Edit

Share via


Set up the data query for chat solution in Edge RAG Preview, enabled by Azure Arc

Configure data queries and model settings for your Edge RAG chat solution to optimize your chat results. Adjust search types, tune model parameters, and refine your chat experience in the Edge RAG developer portal.

Important

Edge RAG Preview, enabled by Azure Arc is currently in PREVIEW. See the Supplemental Terms of Use for Microsoft Azure Previews for legal terms that apply to Azure features that are in beta, preview, or otherwise not yet released into general availability.

Prerequisites

Before you begin:

Configure model settings

To get started, configure the model settings.

  1. Go to the local portal using the domain name provided at deployment and app registration. For example, https://arcrag.contoso.com.

  2. Sign in with developer credentials that have both "EdgeRAGDeveloper" and "EdgeRAGEndUser" roles assigned. If you have the right access configured, you're automatically redirected to the developer portal.

  3. Select Get Started.

  4. Select the Chat tab to get to the Chat playground.

  5. In the Data inferencing section, select the Type of search.

    Search type Description
    Hybrid text search Search that combines keyword (text) search and vector (contextual) search.
    Text search Search that queries exact words or phrases in documents.
    Vector search Search that queries contextual similarity rather than exact keyword matching.
    Hybrid multimodal search Search that combines multiple modalities, like text and image, simultaneously.
  6. Change the model parameters for Temperature, Top-N, Top-P, and others as needed.

    Screenshot of the data inferencing section of the chat window that allows you to change the model parameters.

  7. Review and update the system prompt as appropriate for your solution.

  8. Any changes that you make are applied when you submit a new question in the chat.

Test chat results

Next, test the chat endpoint.

  1. In the chat window, enter a question that uses a simple question and answer format. Queries that require summarization across multiple documents might not return accurate answers.

    Screenshot of the chat playground with a question in the chat window.

  2. (Optional) To refresh the chat playground and clear the chat history, select New chat.

  3. (Optional) Test the end user experience by using the chat solution app for Edge RAG.

View details to refine settings

Use the chat response details to analyze and fine-tune your model and search parameters to optimize your chat responses.

  1. Under the chat response, select View details.

    Screenshot that shows the view details option underneath the chat response.

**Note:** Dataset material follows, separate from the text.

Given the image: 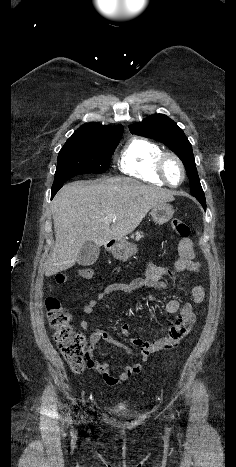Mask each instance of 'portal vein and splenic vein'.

  2. Use the chat details to understand the impact of the inferencing parameters on the language model's response to your question.

    Field Description
    LLM response Response from the large language model (LLM) for the corresponding question.
    User question Question asked by user.
    Parameters Parameters that are used to search content and generate LLM response.
    System prompt System prompt input set by Developer.
    Reranked chunks Shows search IDs by reranking score.
    LLM Input chunks Relevant chunks passed to LLM as retrieved content; the chunks are selected based on text strictness and image strictness.
    Search details Shows search details.
    Results from text search Results from textual search for a query; each result shows reranking score, search distance, text, file path, chunk ID, and last modified date.
    Results from vector search Results from semantic search for a query; each result shows reranking score, search distance, text, file path, chunk ID, and last modified date.
    Results from image search Results from image search for a query, each result shows reranking score, file path, last modified date.

    Screenshot that shows the details of the chat response including the search type, parameters, and more.

  3. To analyze the Details, select Copy to paste a JSON version of the text into a text editor.

  4. Tune the inferencing parameters to get the type of responses that you want for your ingested data.

Get the API endpoint

When you're satisfied with the solution, select on View the endpoint to get the API endpoint to use in your downstream applications.